* Record excerpts *
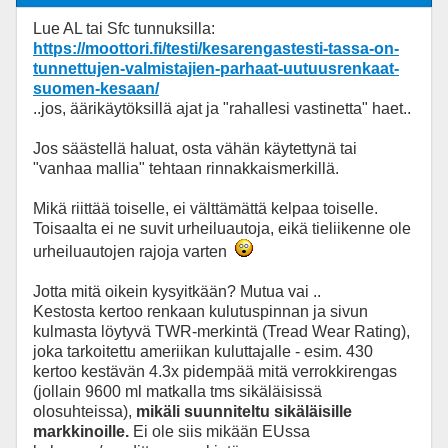
Lue AL tai Sfc tunnuksilla:
https://moottori.fi/testi/kesarengastesti-tassa-on-
tunnettujen-valmistajien-parhaat-uutuusrenkaat-
suomen-kesaan/
..jos, äärikäytöksillä ajat ja "rahallesi vastinetta" haet..
Jos säästellä haluat, osta vähän käytettynä tai
"vanhaa mallia" tehtaan rinnakkaismerkillä.
Mikä riittää toiselle, ei välttämättä kelpaa toiselle.
Toisaalta ei ne suvit urheiluautoja, eikä tieliikenne ole
urheiluautojen rajoja varten
Jotta mitä oikein kysyitkään? Mutua vai ..
Kestosta kertoo renkaan kulutuspinnan ja sivun
kulmasta löytyvä TWR-merkintä (Tread Wear Rating),
joka tarkoitettu ameriikan kuluttajalle - esim. 430
kertoo kestävän 4.3x pidempää mitä verrokkirengas
(jollain 9600 ml matkalla tms sikäläisissä
olosuhteissa),
mikäli suunniteltu sikäläisille
markkinoille.
Ei ole siis mikään EUssa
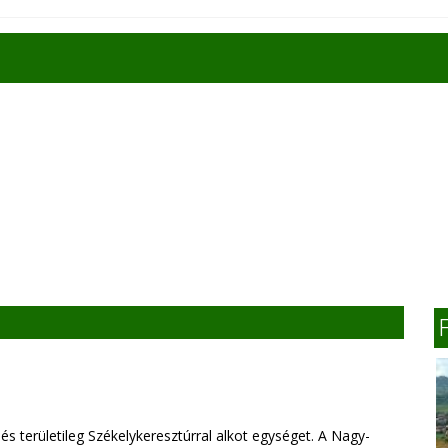
és területileg Székelykeresztúrral alkot egységet. A Nagy-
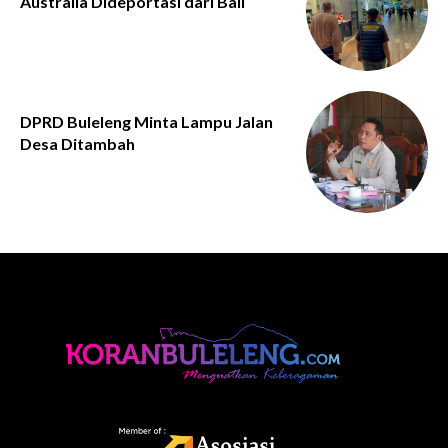
Australia Dideportasi dari Bali
DPRD Buleleng Minta Lampu Jalan
Desa Ditambah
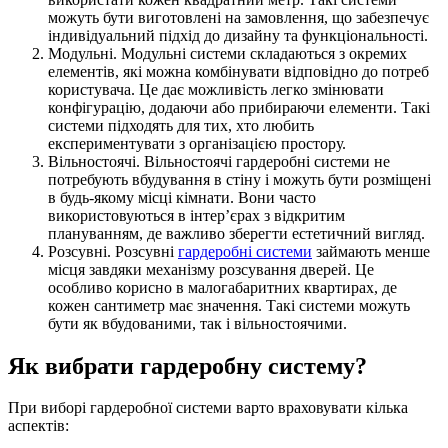
можуть бути виготовлені на замовлення, що забезпечує
індивідуальний підхід до дизайну та функціональності.
Модульні. Модульні системи складаються з окремих
елементів, які можна комбінувати відповідно до потреб
користувача. Це дає можливість легко змінювати
конфігурацію, додаючи або прибираючи елементи. Такі
системи підходять для тих, хто любить
експериментувати з організацією простору.
Вільностоячі. Вільностоячі гардеробні системи не
потребують вбудування в стіну і можуть бути розміщені
в будь-якому місці кімнати. Вони часто
використовуються в інтер’єрах з відкритим
плануванням, де важливо зберегти естетичний вигляд.
Розсувні. Розсувні
гардеробні системи
займають менше
місця завдяки механізму розсування дверей. Це
особливо корисно в малогабаритних квартирах, де
кожен сантиметр має значення. Такі системи можуть
бути як вбудованими, так і вільностоячими.
Як вибрати гардеробну систему?
При виборі гардеробної системи варто враховувати кілька
аспектів:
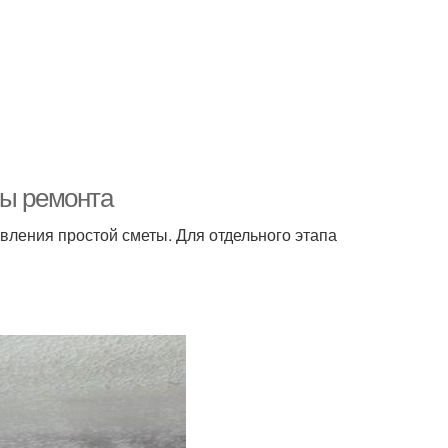
пы ремонта
авления простой сметы. Для отдельного этапа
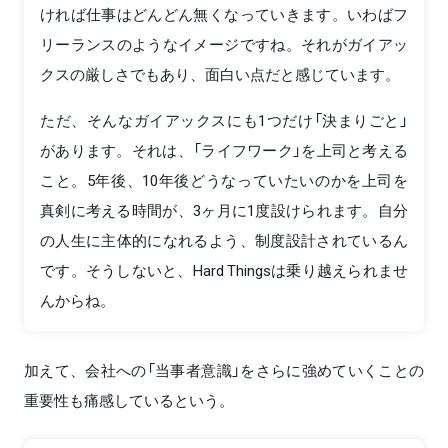
ければ仕事はどんどん無くなっていきます。いわばフ
リーランスのようなイメージですね。それがガイアッ
クスの厳しさでもあり、面白い点だと感じています。
ただ、そんなガイアックスにも1つだけ「決まりごと」
があります。それは、「ライフワーク」を上司と考える
こと。5年後、10年後どうなっていたいのかを上司を
真剣に考える時間が、3ヶ月に1度設けられます。自分
の人生に主体的になれるよう、制度設計されているん
です。そうしないと、Hard Thingsは乗り越えられませ
んからね。
加えて、会社への「当事者意識」をさらに強めていくことの
重要性も痛感しているという。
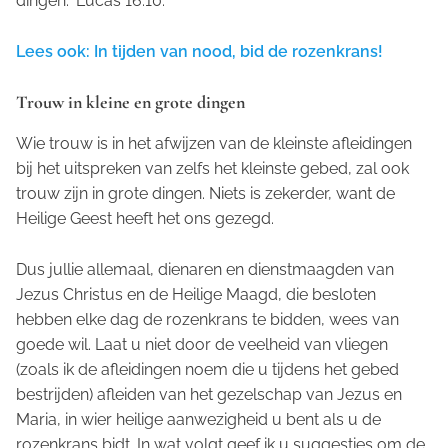
dingen." Lucas 16:10.
Lees ook: In tijden van nood, bid de rozenkrans!
Trouw in kleine en grote dingen
Wie trouw is in het afwijzen van de kleinste afleidingen
bij het uitspreken van zelfs het kleinste gebed, zal ook
trouw zijn in grote dingen. Niets is zekerder, want de
Heilige Geest heeft het ons gezegd.
Dus jullie allemaal, dienaren en dienstmaagden van
Jezus Christus en de Heilige Maagd, die besloten
hebben elke dag de rozenkrans te bidden, wees van
goede wil. Laat u niet door de veelheid van vliegen
(zoals ik de afleidingen noem die u tijdens het gebed
bestrijden) afleiden van het gezelschap van Jezus en
Maria, in wier heilige aanwezigheid u bent als u de
rozenkrans bidt. In wat volgt geef ik u suggesties om de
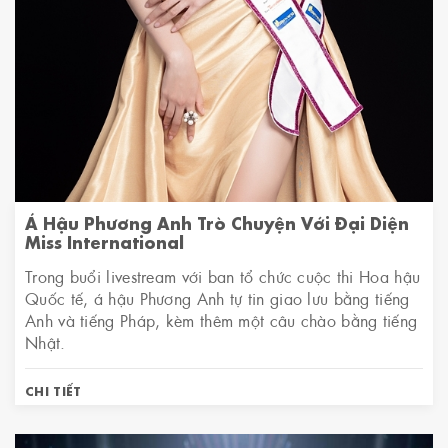
Á Hậu Phương Anh Trò Chuyện Với Đại Diện
Miss International
Trong buổi livestream với ban tổ chức cuộc thi Hoa hậu
Quốc tế, á hậu Phương Anh tự tin giao lưu bằng tiếng
Anh và tiếng Pháp, kèm thêm một câu chào bằng tiếng
Nhật.
CHI TIẾT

* Problem description *
Exactly as they appear, transcribe the lines from the top of the material above through the line with "Australia Dideportasi dari Bali". Omit any picture.

* Final answer *
Lue AL tai Sfc tunnuksilla:
https://moottori.fi/testi/kesarengastesti-tassa-on-
tunnettujen-valmistajien-parhaat-uutuusrenkaat-
suomen-kesaan/
..jos, äärikäytöksillä ajat ja "rahallesi vastinetta" haet..
Jos säästellä haluat, osta vähän käytettynä tai
"vanhaa mallia" tehtaan rinnakkaismerkillä.
Mikä riittää toiselle, ei välttämättä kelpaa toiselle.
Toisaalta ei ne suvit urheiluautoja, eikä tieliikenne ole
urheiluautojen rajoja varten
Jotta mitä oikein kysyitkään? Mutua vai ..
Kestosta kertoo renkaan kulutuspinnan ja sivun
kulmasta löytyvä TWR-merkintä (Tread Wear Rating),
joka tarkoitettu ameriikan kuluttajalle - esim. 430
kertoo kestävän 4.3x pidempää mitä verrokkirengas
(jollain 9600 ml matkalla tms sikäläisissä
olosuhteissa),
mikäli suunniteltu sikäläisille
markkinoille.
Ei ole siis mikään EUssa
és területileg Székelykeresztúrral alkot egységet. A Nagy-
Australia Dideportasi dari Bali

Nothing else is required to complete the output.